LTXV 2.3 First Frame to Last Frame ComfyUI Workflow + One Click Installer
The LTX 2.3 First Frame and Last Frame workflow introduces a more story-driven image-to-video generation process by allowing full control of both the starting and ending frames. This enhancement transforms standard AI-generated clips into visually consistent sequences with smoother scene progression and more cinematic transitions.

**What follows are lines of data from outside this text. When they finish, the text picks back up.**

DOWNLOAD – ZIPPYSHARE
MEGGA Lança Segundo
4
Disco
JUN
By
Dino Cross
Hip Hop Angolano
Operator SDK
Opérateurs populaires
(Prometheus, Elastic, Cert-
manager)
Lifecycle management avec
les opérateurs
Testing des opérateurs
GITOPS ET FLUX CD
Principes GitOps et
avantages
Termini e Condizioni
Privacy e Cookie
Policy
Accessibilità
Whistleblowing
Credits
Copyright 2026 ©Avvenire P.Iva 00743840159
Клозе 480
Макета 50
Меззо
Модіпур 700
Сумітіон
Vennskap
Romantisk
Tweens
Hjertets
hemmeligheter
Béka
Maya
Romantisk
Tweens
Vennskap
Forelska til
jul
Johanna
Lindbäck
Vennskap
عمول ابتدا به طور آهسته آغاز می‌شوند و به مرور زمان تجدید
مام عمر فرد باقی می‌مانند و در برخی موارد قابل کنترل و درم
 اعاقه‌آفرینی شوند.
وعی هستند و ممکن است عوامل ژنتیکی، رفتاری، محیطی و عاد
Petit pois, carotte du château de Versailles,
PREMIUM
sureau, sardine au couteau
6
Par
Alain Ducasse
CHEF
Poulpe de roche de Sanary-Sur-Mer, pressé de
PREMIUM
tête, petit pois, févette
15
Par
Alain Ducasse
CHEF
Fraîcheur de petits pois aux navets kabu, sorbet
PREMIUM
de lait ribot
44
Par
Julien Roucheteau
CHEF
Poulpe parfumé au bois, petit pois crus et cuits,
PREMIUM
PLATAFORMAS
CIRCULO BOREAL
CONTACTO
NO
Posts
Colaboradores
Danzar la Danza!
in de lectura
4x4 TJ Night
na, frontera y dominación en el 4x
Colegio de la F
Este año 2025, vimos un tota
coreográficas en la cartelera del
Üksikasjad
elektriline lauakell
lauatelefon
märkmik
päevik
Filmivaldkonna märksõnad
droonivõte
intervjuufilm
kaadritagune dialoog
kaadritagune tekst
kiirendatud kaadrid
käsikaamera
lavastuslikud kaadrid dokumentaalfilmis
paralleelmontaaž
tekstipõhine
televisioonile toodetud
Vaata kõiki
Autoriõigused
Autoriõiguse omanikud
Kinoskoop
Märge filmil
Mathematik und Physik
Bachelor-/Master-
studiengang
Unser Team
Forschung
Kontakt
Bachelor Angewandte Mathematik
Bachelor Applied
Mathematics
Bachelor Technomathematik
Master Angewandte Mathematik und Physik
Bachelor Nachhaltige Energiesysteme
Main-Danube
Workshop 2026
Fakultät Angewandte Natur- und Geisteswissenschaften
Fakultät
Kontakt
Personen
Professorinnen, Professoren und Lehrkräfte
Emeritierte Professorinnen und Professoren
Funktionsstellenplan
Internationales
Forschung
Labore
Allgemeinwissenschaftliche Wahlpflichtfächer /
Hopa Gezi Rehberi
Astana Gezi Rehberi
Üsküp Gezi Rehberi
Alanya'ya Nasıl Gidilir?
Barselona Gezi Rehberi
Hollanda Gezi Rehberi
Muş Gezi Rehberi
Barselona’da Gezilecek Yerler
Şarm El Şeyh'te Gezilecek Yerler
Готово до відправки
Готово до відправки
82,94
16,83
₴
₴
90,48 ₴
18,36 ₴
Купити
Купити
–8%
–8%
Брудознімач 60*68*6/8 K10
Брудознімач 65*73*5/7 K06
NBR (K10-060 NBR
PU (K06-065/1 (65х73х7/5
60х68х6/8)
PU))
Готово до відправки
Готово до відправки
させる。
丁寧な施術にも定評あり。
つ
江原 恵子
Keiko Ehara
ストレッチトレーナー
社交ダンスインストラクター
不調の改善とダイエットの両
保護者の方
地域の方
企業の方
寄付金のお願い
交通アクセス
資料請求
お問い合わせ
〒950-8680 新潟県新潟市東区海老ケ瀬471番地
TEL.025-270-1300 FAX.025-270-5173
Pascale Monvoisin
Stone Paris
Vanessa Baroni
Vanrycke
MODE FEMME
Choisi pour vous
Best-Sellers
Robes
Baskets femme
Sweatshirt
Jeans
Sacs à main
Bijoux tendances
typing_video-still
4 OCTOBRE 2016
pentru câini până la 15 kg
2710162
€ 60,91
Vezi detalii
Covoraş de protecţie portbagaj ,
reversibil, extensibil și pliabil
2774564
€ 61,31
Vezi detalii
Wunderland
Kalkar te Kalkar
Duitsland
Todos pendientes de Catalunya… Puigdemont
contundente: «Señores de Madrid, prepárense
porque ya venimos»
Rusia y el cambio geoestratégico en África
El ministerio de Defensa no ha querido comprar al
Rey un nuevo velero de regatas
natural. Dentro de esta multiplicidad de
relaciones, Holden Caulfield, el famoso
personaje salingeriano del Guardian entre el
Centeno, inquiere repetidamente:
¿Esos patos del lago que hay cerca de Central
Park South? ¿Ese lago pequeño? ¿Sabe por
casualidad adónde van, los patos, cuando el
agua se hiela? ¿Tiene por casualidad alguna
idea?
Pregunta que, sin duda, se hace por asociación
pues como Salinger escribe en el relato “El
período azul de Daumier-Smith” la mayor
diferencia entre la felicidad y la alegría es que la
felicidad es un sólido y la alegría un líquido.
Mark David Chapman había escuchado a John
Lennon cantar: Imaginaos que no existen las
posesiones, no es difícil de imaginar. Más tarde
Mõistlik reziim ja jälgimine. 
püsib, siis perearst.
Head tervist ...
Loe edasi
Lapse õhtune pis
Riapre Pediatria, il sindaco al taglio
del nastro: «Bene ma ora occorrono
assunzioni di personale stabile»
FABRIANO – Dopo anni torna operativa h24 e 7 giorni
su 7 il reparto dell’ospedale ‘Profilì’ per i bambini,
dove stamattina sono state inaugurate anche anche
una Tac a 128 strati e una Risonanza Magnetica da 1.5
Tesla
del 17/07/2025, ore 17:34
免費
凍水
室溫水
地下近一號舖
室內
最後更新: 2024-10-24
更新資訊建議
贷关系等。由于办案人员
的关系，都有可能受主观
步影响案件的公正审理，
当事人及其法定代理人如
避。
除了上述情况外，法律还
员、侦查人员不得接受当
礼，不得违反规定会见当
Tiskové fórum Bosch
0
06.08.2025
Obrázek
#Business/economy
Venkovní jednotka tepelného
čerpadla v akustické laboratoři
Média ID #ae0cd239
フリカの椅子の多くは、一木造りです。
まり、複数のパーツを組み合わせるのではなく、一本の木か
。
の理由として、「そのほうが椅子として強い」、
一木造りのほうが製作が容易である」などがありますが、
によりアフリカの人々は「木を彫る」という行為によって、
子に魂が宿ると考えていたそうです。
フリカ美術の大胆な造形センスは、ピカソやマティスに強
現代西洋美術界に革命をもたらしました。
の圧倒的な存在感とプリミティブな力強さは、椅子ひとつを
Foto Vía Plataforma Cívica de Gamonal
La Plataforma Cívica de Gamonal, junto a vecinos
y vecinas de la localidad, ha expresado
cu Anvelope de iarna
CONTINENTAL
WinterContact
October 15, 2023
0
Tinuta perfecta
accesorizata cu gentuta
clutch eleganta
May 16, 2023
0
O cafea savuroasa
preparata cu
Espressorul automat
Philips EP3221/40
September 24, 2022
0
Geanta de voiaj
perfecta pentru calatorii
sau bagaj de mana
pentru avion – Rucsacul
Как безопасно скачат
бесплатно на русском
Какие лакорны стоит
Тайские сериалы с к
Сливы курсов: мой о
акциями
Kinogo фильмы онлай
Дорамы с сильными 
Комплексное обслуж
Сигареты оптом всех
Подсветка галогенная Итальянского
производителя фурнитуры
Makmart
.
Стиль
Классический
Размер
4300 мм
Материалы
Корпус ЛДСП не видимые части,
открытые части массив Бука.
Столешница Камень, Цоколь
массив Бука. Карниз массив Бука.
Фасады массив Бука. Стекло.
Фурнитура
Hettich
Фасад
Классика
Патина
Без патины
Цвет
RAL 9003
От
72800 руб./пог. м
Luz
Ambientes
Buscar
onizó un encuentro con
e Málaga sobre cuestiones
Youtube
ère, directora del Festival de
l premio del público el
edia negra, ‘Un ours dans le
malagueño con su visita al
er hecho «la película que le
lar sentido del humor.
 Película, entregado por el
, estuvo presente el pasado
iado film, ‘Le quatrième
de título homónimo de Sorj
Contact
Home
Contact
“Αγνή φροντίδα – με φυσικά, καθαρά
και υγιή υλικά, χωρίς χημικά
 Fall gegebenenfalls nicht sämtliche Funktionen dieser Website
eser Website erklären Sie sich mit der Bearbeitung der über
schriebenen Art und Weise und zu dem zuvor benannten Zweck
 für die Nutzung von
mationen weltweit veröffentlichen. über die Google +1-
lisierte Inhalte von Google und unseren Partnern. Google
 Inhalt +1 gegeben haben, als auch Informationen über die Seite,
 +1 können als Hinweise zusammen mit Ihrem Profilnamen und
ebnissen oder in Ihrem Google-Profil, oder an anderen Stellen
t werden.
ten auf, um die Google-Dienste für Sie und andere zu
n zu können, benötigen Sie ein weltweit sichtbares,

I came across the original workflow on the Whatdreamcosts GitHub repository and have made a few performance-focused tweaks to improve compatibility with GGUF UNet and CLIP models. These adjustments make the workflow significantly faster and better suited for low VRAM devices.
In testing on a 24GB RAM GPU, I achieved a 1280×640 10-second video in about 3–4 minutes using all three processing phases. You can explore the original workflow and a full video tutorial by the creator here:
Whatdreamcosts GitHub Repo & Tutorial:
https://www.youtube.com/watch?v=aXDIr8eNovI
One Click Installer (Low VRAM GGUF Version)
To make setup effortless, I’ve built a One Click Installer for the lower VRAM GGUF version of the LTX 2.3 workflow. It includes all the essential model files, preloaded in the correct ComfyUI directory structure so you can start generating immediately.
Preloaded Models Within the Installer (Low VRAM):
ltx-2.3_text_projection_bf16.safetensors – Hugging Face Link
gemma-3-12b-it-UD-Q5_K_XL.gguf – Hugging Face Link
LTX23_audio_vae_bf16.safetensors – Hugging Face Link
LTX23_video_vae_bf16.safetensors – Hugging Face Link
ltx-2.3-22b-dev-Q3_K_S.gguf – Hugging Face Link
ltx-2.3-spatial-upscaler-x2-1.0.safetensors (Upscale Model) – Hugging Face Link
ltx-2.3-22b-distilled-lora-dynamic_fro09_avg_rank_105_bf16.safetensors (LoRA) – Hugging Face Link
The standard LTX 2.3 22B checkpoint models (BF16, FP8) aren’t bundled within the installer, but can be easily downloaded from Kijai’s official Hugging Face repository:
LTX-2 19B Diffusion Models
Speed & Performance
You can generate 10-second 1280×640 video in about 3–4 minutes on 24 GB VRAM.
The workflow intelligently adapts to your hardware—running efficiently on lower VRAM GPUs while still achieving smooth motion and crisp visual detail. The process begins at lower resolution and automatically upscales 2× in the final two sampling phases to deliver stunning, high-resolution renders.
System Requirements
NVIDIA RTX 30XX / 40XX / 50XX GPU (FP16 supported)
CUDA-compatible GPU (minimum 20GB VRAM, 24GB+ recommended)
Windows OS
Minimum 50GB free storage
What’s Included
Portable ComfyUI Windows Installer (pre-configured for LTX 2.3 image-to-video)
Automated model downloads and ComfyUI nodes setup
Optimized long-sequence video workflows for flexible use
Designed for both beginners and advanced AI video creators
Usage Notes
Fully compatible with LTX 2.3 22B GGUF (optimized for Low VRAM setups).
Use rich, detailed text prompts for better motion coherence and narrative control.
For the First Frame / Last Frame workflow, start with high-resolution reference images to ensure clarity and consistent detail throughout your video.
Add both images in the Multi Image Loader, arranging image 1 as the start and image 2 as the final frame.
Adjust resolution based on your GPU’s capacity—higher resolutions demand more VRAM.
To customize or expand the workflow, open the subgraph’s prompt node and use the top-right arrow for advanced settings.